Norah Lynn Henry, M.D., Ph.D.

Supported by Bristol-Myers Squibb through the Robin Roberts Cancer Thrivership Fund

Aromatase inhibitors (AIs) are important drugs for treating breast cancer. These drugs lower estrogen levels and reduce the chance that a woman will die from cancer. However, about one in five patients stops taking the drug early because of aggravating muscle and joint pain. Stopping the drug too soon can increase her risk of her cancer coming back. We do not know why women develop this pain, but it might be due to very low estrogen levels. We also do not know how to prevent the pain. Oxylipins are fat particles in the body that can increase or decrease pain. We believe that when a woman is treated with medicine that lowers her estrogen levels, that leads to more fats that cause pain. By also taking omega-3 pills, we believe that women instead will have more fats that decrease pain. This will allow her to continue to take the AI medication. To address this question, women who are starting to take an AI will also take either omega-3 pills or olive oil pills.

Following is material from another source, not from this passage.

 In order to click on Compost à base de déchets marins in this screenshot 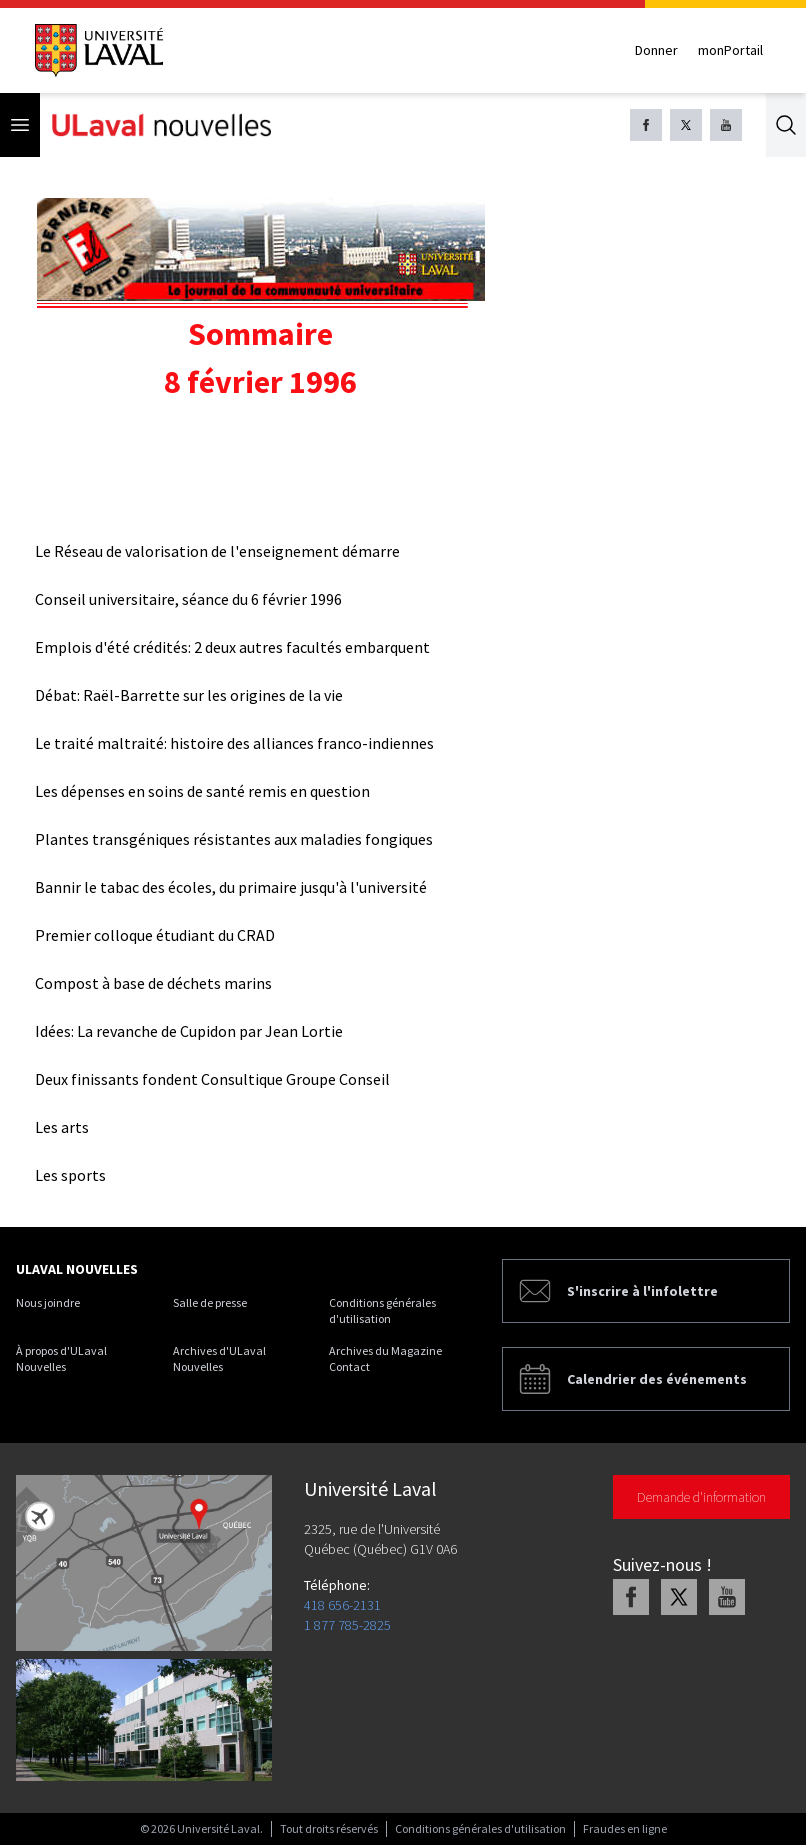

We will ask if they develop pain and also check the levels of fats in their blood. Through this study we will find out if omega-3 pills prevent this side effect, and will learn more about how the AI medicine causes the pain. Knowing more about why women get this bothersome pain and how to prevent it will allow doctors to better treat patients and will allow more women to continue taking this life saving medication.